MBA students often fall into one of two categories—those hungry to rush into careers as venture capitalists, and those eager to found a venture-funded start-up. For all of them, Harvard Business School professor Joseph Lassiter has some intriguing advice: Spend a few years working for the federal government or a large corporate player first.
Those business school students and young venture capitalists frequently share a common misconception about start-ups in the heavily publicized clean-technology field, according to Lassiter, who teaches courses in both entrepreneurial finance and building green businesses.
"They tend to think clean-tech investing is like Internet investing," he says. "They think, 'It's gonna happen fast, and it's just gonna happen.' And the answer is no, it's not gonna be fast, and it might even not happen."

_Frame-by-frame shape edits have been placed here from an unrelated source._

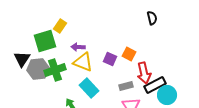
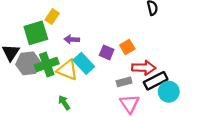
orange square: (129, 54) -> (127, 47), turned 32
yellow triangle: (83, 62) -> (67, 70), moved
red arrow: (144, 73) -> (144, 68), turned -75
cyan rectangle: (89, 88) -> (84, 63), moved

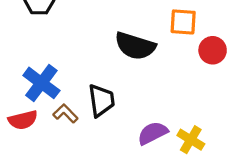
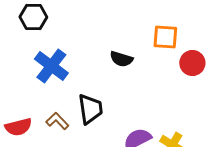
black semicircle: (135, 46) -> (121, 59), size x0.6
blue cross: (41, 83) -> (51, 66), moved

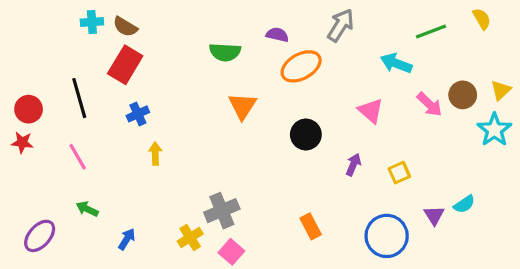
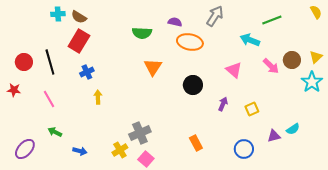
yellow semicircle: (482, 19) -> (316, 12), moved
orange ellipse: (301, 66) -> (190, 42), turned 40
red circle: (29, 109) -> (24, 62), moved
purple triangle: (434, 215) -> (274, 136), turned 48
blue circle: (387, 236) -> (244, 149), size x0.7
blue arrow: (127, 239) -> (80, 151), turned 72

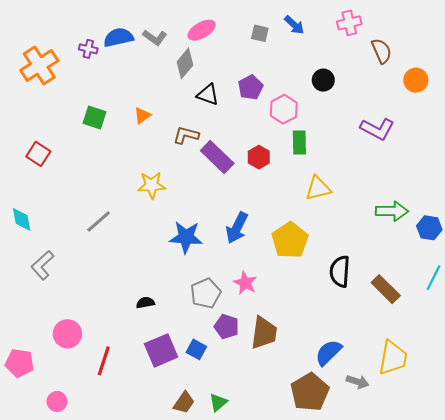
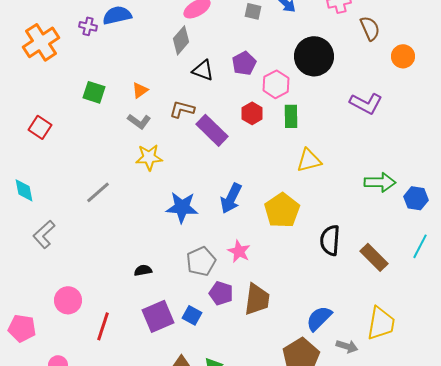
gray L-shape: (155, 37) -> (139, 121), moved
black circle: (323, 80) -> (314, 56), size x1.8
red hexagon: (259, 157) -> (252, 113), moved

There are a couple of key differences that make the various clean-tech sectors and the broader green business world vastly different from the historically well-funded Internet start-up industry. In the Internet start-up world, VCs can reasonably assume that a company can go from launching a product to getting acquired—or even going public—within a few years. But clean-tech doesn't work that way.

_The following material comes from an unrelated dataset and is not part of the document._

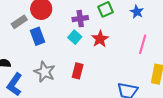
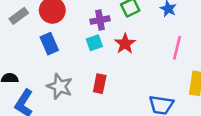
gray rectangle: (19, 22) -> (19, 16), moved
cyan square: (75, 37) -> (94, 43), turned 32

This creates a catch-22 situation. A clean-tech company can't prove its ability to scale without actually scaling. And venture capitalists are wary of funding a company that can't prove its ability to scale.
Valley of Death
It's a problem that has squelched many promising start-ups, which, without multiple funding rounds, fell into a financial "Valley of Death"—that precarious stage between researching and developing a product and actually going to market with it. "You could raise enough money to fund the bench science, but not enough to build a prototype," Lassiter says. "The scientific risk of moving from the lab to the product was too great."

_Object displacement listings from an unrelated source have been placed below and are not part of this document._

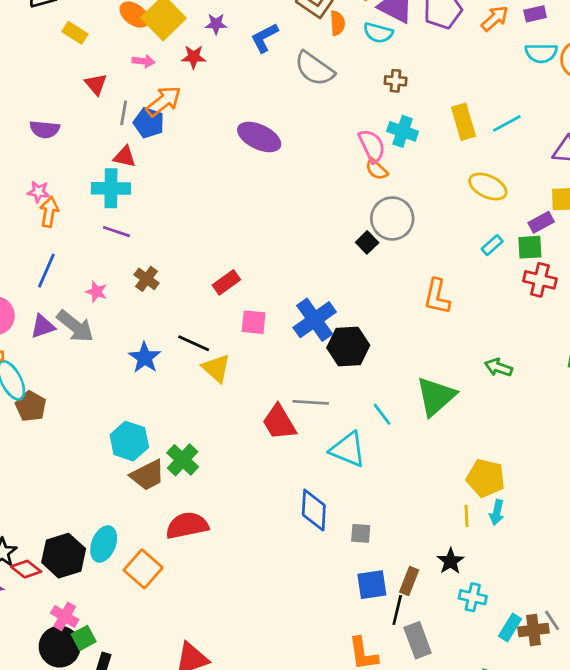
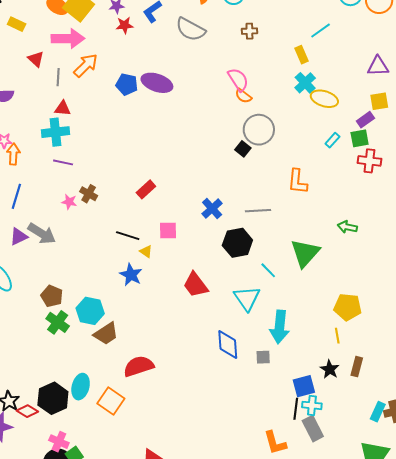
red star: (194, 57) -> (125, 25), moved
pink arrow: (143, 61) -> (68, 39), size x2.0
yellow rectangle: (463, 122) -> (301, 55), size x0.7
blue pentagon: (149, 123) -> (127, 84), moved
cyan line: (507, 123) -> (321, 30), moved
cyan cross: (403, 131) -> (305, 83), moved, turned 35
pink star: (96, 292) -> (69, 202), moved
blue cross: (315, 320) -> (212, 209), size x0.7
pink square: (254, 322) -> (168, 230), moved
black hexagon: (348, 347) -> (237, 243), moved
blue star: (145, 358) -> (131, 275), moved
yellow triangle: (216, 368) -> (146, 251), size x0.6
gray line: (311, 402) -> (258, 211), moved
brown pentagon: (31, 406) -> (52, 296), moved
cyan triangle: (348, 449) -> (247, 298), turned 40
green cross: (183, 460) -> (58, 322), moved
cyan arrow: (497, 512) -> (280, 327), moved, size x1.8
brown rectangle: (409, 581) -> (357, 367), moved
blue square: (372, 585) -> (304, 386), moved
cyan cross: (473, 597) -> (312, 405), moved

"The cost curves you see in renewable energy are falling fairly predictably," Lassiter says. "But public policy is remarkably volatile…and the entrenched political opposition to changes in energy and environmental policy is unbelievably strong. For the time being, public policy support in the form of subsidies or mandates is required if renewables are to be used."
Learning from government
To that end, Lassiter suggests that learning how policy affects business is one way to assure future success as a venture capitalist-especially in the clean-tech field. Actually effecting policy change is another way. That's why he's pushing would-be VCs at Harvard Business School to spend some time working in public policy positions after they receive their MBAs.
"I want them to think about government service," he says. "Whether you like the government or don't like the government, somehow we need to get more smart people into the government."